Environmental Stresses
Species	Growtd Conditions	Environmental Factors	Variables	Biomass Growtd (mg/plant)	AA *	EPA *	References
Rhytidiadelphus squarrosus	MS medium	Temperature	5 °C		18.6	9.4	[59]
			10 °C		23.8	13.7
			15 °C		24.6	11.7
			20 °C		32.7	5.7
			25 °C		26.8	6.3
			30 °C		23.0	2.4
Eurhynchium striatum	MS medium	Temperature	5 °C		28.4	5.6
			10 °C		32.5	4.9
			15 °C		30.5	7.5
			20 °C		34.1	2.9
			25 °C		32.9	3.0
			30 °C		31.7	2.4
Rhytidiadelphus squarrosus	MS medium	pH	5.8		13.2
			6.5		9.5
Marchantia polymorpha	MS medium	Temperature	15 °C		12.1	3.6	[63]
			25 °C		11	3
Marchantia polymorpha	M51C solid medium	Temperature	5 °C		2	14	[88]
			25 °C		3.5	5
Ctenidium molluscum		Nitrogen (g/L)	0		22.9	5.3	[89]
			0.04		14.7	2.6
			0.4		17.5	5.0
Pogonatum urnigerum			0		2.8	0.4
			0.04		3.0	3.9
			0.4		1.7	1.1
Dichodontium pellucidum			0		1.7	1.1
			0.04		3.4	2.2
			0.4		3.3	1.9
Tortella tortuosa			0		5.1	1.8
			0.04		5.3	1.5
			0.4		5.8	1.9
Marchantia polymorpha		Photon flux density (umol/m2/s)	3	1028.2 +	2.8 +	2.6 +	[64]
			9	979.0 +	2.9 +	2.8 +
			20	976.8 +	3.7 +	3.4 +
			32	987.0 +	3.3 +	3.1 +
		Osmolarity (NaCl %)	0	576.5 +	3.0 + (C20 PUFA)
			0.2	651.6 +	3.0 + (C20 PUFA)
			0.5	62.9 +	0.2 + (C20 PUFA)
Marchantia polymorpha		Light quality	White	543	Not reported		[65]
			Blue	454	Varied slightly	1.5-fold higher than under white light
		Light intensity (umol/m2/s)	40	696	5.7	2.5
			60	1075	5.7	3.0
			80	1088	5.7	4.5
Genetic Transformation
Species	Types		AA *		EPA *		Reference
Marchantia polymorpha	WT		3.1		5.9		[40]
	DEOE-34		5.0		12.1
	DEDOE-58		11.4		8.9

MS: Murashige—Skoog medium; WT, wild type; DEOE-34, overexpression of Δ-6 desaturase and Δ-6 elongase; DEDOE-58, overexpression of Δ-5 desaturase, Δ-6 desaurase and Δ-6 elongase. * % of total lipids; + mg/L/Day.

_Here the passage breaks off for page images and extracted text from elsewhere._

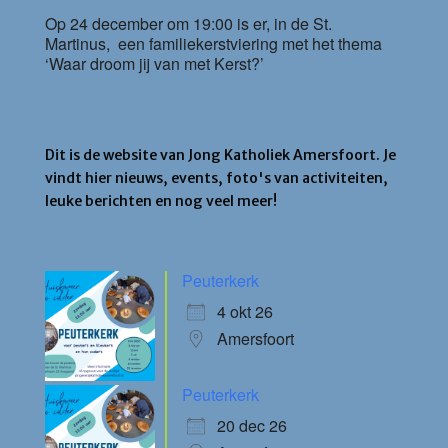
Op 24 december om 19:00 is er, in de St.
Martinus, een familiekerstviering met het thema
‘Waar droom jij van met Kerst?’
Jong Katholiek Amersfoort
Dit is de website van Jong Katholiek Amersfoort. Je
vindt hier nieuws, events, foto's van activiteiten,
leuke berichten en nog veel meer!
Agenda
Peuterkerk
4 okt 26
Amersfoort
Peuterkerk
20 dec 26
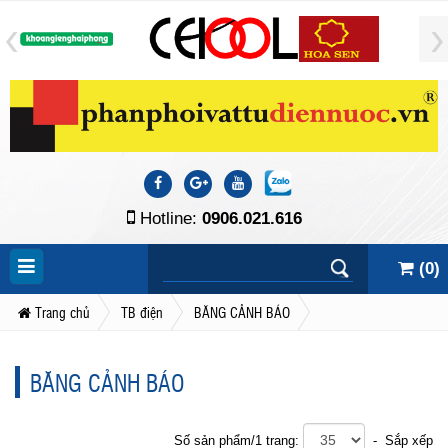
Hotline:
0906.021.616
(
0
)
Trang chủ
TB điện
BĂNG CẢNH BÁO
BĂNG CẢNH BÁO
Số sản phẩm/1 trang:
- Sắp xếp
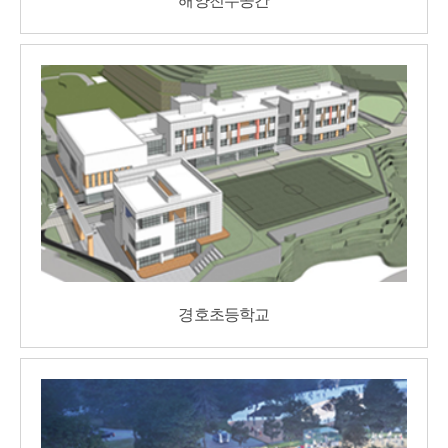
해양친수공간
경호초등학교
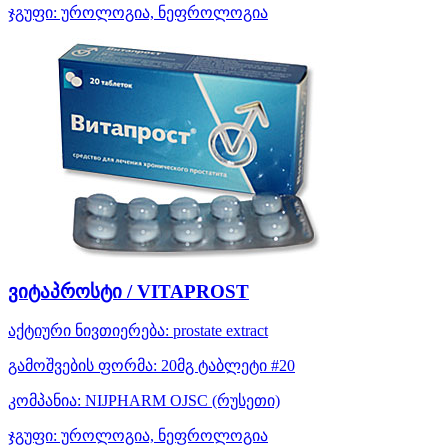
ჯგუფი:
უროლოგია, ნეფროლოგია
ვიტაპროსტი / VITAPROST
აქტიური ნივთიერება:
prostate extract
გამოშვების ფორმა:
20მგ ტაბლეტი #20
კომპანია:
NIJPHARM OJSC
(რუსეთი)
ჯგუფი:
უროლოგია, ნეფროლოგია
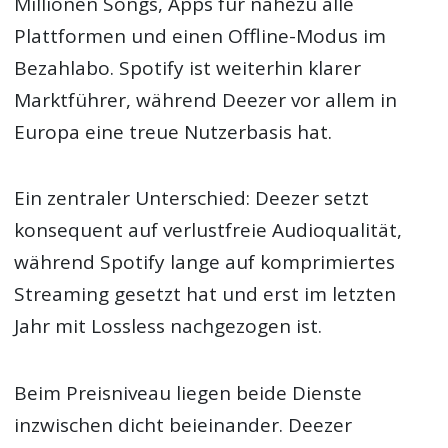
Millionen Songs, Apps für nahezu alle
Plattformen und einen Offline-Modus im
Bezahlabo. Spotify ist weiterhin klarer
Marktführer, während Deezer vor allem in
Europa eine treue Nutzerbasis hat.
Ein zentraler Unterschied: Deezer setzt
konsequent auf verlustfreie Audioqualität,
während Spotify lange auf komprimiertes
Streaming gesetzt hat und erst im letzten
Jahr mit Lossless nachgezogen ist.
Beim Preisniveau liegen beide Dienste
inzwischen dicht beieinander. Deezer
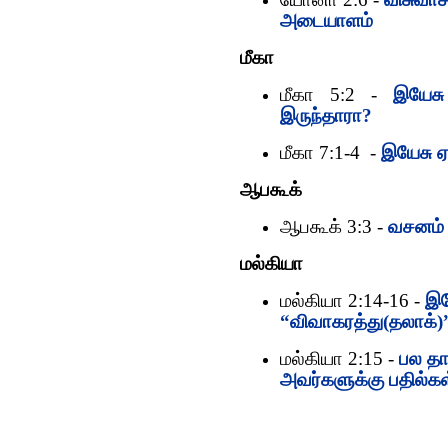
அடையாளம்
மீகா
மீகா 5:2 -
இயேசு
இருந்தாரா?
மீகா 7:1-4 -
இயேசு ஏ
ஆபகூக்
ஆபகூக் 3:3 -
வசனம் 
மல்கியா
மல்கியா 2:14-16 -
இய
“விவாகரத்து(தலாக்)
மல்கியா 2:15 -
பல தா
அவர்களுக்கு பதில்கள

6.3. Genetic Transformation

All studies of genetic transformation to enhance vl-PUFA production in bryophytes have been focused on M. polymorpha [40] and P. patens [90,91]. Overexpression of genes encoding enzymes Δ-5 desaturase, Δ-6 desaturase and Δ-6 elongase in M. polymorpha resulted in 3- and 2-fold increase of AA and EPA, respectively, compared to those in the wild type [40]. When both Δ-6 elongase from P. patens and lipid-linked Δ-5 desaturase from diatom Phaeodactylum tricornutum were expressed in marine alga Saccharomyces cerevisiae, high proportions of AA and EPA were detected because almost all Δ-6 desaturated products were elongated [92].

7. Future Perspectives

Bryophytes are underexploited for their valuable biologically-active compounds. High contents of arachidonic acid and eicosapentenoic acid in bryophytes highlight their potential usage in the pharmaceutical industry, food industry and cosmetics. Efforts have been put on in vitro cultivation of bryophytes in liquid culture in bioreactors in order to obtain both sufficient biomass and high contents of valuable fatty acids. Current studies in the large scale tend to focus on model species the P. patens. The techniques of the in vitro cultivation of P. Patens can be transferred to other attractive species to meet industrial demands. Lipidomics is a powerful tool to examine lipid-related molecular mechanisms and lipid biomarkers in bryophytes in response to stress conditions.